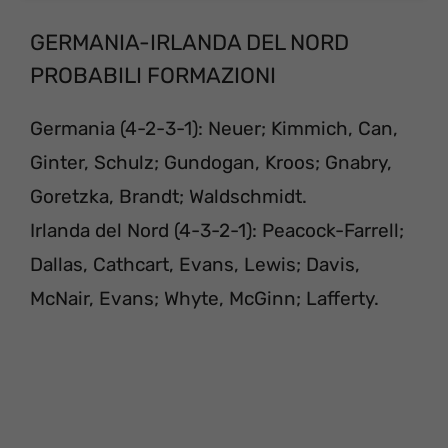
GERMANIA-IRLANDA DEL NORD
PROBABILI FORMAZIONI
Germania (4-2-3-1): Neuer; Kimmich, Can,
Ginter, Schulz; Gundogan, Kroos; Gnabry,
Goretzka, Brandt; Waldschmidt.
Irlanda del Nord (4-3-2-1): Peacock-Farrell;
Dallas, Cathcart, Evans, Lewis; Davis,
McNair, Evans; Whyte, McGinn; Lafferty.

++++++

What is being asked:
Only the lines from the one with "Goretzka, Brandt; Waldschmidt." to the end of the listing are wanted. Print them exactly, keeping both ends.

Exercise answer:
Goretzka, Brandt; Waldschmidt.
Irlanda del Nord (4-3-2-1): Peacock-Farrell;
Dallas, Cathcart, Evans, Lewis; Davis,
McNair, Evans; Whyte, McGinn; Lafferty.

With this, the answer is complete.